Tesla Motors to issue more stock, pay off Energy department

Tesla Motors announced Wednesday it would issue up to 2.7 million to 3.1 million more shares of its common stock, Voelcker writes. Tesla Motors plans to use the proceeds of the offering to prepay the remainder of its $465 million low-interest loan from the US Department of Energy.

Noah Berger/Reuters/File
A Tesla Model S electric sedan is driven near the company's factory in Fremont, Calif. The Tesla Motors Model S received a rave review from notably cautious Consumer Reports recently.

Since Tesla issued its first-quarter financials last week, its stock has been on a tear.

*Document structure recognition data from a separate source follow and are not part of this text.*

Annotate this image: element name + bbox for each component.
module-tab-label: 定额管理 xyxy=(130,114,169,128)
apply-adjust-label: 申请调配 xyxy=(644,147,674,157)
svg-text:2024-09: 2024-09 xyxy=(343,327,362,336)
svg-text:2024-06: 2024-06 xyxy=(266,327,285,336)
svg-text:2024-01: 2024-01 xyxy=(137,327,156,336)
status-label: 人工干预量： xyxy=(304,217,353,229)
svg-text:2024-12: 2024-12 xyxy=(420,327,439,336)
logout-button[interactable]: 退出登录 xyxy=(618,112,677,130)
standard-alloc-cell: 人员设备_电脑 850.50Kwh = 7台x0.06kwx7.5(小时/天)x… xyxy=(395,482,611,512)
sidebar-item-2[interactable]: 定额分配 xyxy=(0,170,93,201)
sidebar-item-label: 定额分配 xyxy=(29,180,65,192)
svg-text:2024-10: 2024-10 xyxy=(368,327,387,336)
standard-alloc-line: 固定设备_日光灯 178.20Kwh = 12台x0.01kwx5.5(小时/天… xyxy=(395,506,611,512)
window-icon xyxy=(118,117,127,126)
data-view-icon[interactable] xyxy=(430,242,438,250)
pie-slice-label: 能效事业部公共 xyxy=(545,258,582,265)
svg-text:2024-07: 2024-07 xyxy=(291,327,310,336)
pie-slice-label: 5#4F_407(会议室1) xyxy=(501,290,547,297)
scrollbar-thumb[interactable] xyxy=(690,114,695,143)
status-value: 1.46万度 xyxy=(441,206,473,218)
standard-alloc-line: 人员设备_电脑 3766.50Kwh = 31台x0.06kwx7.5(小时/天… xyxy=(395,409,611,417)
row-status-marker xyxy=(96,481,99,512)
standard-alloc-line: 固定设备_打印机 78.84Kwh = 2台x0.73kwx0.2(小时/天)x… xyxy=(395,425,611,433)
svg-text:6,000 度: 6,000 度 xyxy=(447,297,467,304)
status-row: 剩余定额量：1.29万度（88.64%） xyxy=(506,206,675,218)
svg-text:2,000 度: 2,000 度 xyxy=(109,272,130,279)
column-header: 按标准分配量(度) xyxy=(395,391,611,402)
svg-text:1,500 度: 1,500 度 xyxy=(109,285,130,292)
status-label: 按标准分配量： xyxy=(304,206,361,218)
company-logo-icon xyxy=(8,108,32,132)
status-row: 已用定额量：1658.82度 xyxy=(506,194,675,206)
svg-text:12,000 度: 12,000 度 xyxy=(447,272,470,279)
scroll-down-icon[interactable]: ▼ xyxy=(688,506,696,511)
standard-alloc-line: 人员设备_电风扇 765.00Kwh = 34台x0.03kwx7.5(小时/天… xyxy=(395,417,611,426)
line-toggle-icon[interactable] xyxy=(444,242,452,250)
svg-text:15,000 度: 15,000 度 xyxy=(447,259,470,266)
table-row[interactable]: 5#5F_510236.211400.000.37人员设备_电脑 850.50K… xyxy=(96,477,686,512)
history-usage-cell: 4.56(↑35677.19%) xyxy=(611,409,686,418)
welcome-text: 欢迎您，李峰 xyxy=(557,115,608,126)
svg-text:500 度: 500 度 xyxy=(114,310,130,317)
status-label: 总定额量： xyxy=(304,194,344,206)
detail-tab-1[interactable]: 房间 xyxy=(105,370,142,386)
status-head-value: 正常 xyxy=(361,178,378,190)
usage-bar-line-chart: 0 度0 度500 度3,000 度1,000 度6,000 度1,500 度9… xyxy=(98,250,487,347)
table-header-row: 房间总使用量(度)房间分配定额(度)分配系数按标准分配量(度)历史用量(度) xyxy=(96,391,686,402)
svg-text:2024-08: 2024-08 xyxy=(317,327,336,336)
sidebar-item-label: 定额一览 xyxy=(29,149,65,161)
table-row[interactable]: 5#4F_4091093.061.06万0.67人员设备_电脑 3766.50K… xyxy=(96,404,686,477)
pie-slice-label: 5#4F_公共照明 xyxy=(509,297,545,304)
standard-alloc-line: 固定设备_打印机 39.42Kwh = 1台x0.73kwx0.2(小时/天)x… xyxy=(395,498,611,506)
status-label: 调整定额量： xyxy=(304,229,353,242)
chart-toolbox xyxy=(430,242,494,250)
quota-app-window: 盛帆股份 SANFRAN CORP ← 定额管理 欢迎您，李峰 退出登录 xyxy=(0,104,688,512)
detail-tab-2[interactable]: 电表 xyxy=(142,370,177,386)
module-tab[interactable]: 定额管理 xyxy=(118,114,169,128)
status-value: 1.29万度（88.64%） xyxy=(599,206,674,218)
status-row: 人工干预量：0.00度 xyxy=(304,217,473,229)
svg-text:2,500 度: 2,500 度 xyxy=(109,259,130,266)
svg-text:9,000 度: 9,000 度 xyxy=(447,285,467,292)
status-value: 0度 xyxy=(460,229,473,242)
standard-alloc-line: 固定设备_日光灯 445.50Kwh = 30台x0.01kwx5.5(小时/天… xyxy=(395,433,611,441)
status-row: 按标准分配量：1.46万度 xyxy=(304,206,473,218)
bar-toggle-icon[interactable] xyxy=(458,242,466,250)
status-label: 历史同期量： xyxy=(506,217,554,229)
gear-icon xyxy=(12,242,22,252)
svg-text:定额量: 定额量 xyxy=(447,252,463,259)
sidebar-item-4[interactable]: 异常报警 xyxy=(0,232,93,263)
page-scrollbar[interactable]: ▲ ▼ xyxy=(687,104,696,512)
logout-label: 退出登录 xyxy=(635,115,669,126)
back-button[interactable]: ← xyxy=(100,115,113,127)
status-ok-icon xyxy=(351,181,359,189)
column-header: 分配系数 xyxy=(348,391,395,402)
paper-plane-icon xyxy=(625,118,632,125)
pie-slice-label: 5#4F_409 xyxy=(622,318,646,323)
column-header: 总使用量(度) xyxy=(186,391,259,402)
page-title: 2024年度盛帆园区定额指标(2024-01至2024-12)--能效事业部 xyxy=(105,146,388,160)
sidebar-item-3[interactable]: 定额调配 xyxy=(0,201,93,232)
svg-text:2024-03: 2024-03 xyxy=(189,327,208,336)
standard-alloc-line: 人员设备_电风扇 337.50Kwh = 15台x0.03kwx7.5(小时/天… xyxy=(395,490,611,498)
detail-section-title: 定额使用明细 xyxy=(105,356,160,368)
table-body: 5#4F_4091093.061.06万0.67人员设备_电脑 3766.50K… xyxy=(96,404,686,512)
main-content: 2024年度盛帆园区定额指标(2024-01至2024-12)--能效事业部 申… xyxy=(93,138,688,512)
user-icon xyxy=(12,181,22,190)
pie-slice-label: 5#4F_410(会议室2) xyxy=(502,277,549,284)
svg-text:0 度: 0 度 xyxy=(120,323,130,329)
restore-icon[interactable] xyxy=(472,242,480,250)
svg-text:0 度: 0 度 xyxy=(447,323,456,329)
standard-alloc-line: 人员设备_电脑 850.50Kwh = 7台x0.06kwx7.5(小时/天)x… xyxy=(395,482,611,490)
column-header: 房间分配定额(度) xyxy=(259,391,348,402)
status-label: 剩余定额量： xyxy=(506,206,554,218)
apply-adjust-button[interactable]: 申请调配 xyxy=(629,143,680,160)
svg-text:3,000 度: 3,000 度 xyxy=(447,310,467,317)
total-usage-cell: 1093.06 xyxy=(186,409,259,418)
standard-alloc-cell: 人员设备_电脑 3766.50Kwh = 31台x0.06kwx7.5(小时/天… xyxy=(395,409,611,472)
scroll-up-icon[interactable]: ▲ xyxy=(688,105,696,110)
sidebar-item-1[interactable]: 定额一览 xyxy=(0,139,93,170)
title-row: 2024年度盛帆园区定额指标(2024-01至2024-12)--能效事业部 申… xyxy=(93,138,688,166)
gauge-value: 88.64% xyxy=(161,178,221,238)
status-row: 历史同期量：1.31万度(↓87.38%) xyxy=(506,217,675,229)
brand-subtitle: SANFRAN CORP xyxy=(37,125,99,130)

Not only did the company have its first profitable quarter ever, but the many investors who had shorted the stock of Tesla Motors [NSDQ:TSLA] are now faced with the threat of expensive margin calls.

So Tesla is taking advantage of the price runup; it announced Wednesday afternoon that it would issue up to 2.7 million to 3.1 million more shares of its common stock.

At today's closing price of $84.84 per share, that would net the company $229 million to $263 million. It will also offer $450 million in convertible debt. 

CEO Elon Musk simultaneously said he would also buy $100 million of shares with his own funds--$45 million from the new offering--giving it total expected proceeds of about $830 million.

But that's even not the big news.

The remarkable part of the company's release this afternoon is that Tesla plans to the proceeds of the offering to prepay the remainder of its $465 million low-interest loan from the U.S. Department of Energy, both principal and interest.

That loan was granted in July 2009 as part of the DoE's advanced-technology vehicle manufacturing program, along with much larger loans to Ford ($5.9 billion) and Nisan ($1.6 billion, of which it drew down $1.4 billion).

Last fall, Tesla was deemed a "loser" company by name by unsuccessful Republican presidential candidate Mitt Romney, who criticized a slew of companies to which the DoE loaned or granted money--a few of which have failed, most notably Solyndra.

Paying off its DoE loan entirely removes one stick used by Tesla critics to beat the company: that it is subsidized by your tax dollars and would not otherwise be viable.

Consider articles like this one, for example: Sorry, Tesla's Only Profitable Because Of Your Tax Dollars.

While Tesla Model S electric cars will still be eligible for the same Federal income-tax credit and other incentives as any plug-in car, paying off the loans means the Feds will no longer be in the business of providing operating funds for the company.

Startup Fisker Automotive was also granted $529 million in loans by the DoE, but the department cut off access after the company drew down $192 million.

While Fisker has not filed for bankruptcy, it has not built any of its Karma range-extended electric luxury sedans since last July, and laid off most of its employees last month.

Tesla's Model S electric sport sedan, meanwhile, received a rave review from notably cautiousConsumer Reports two weeks ago.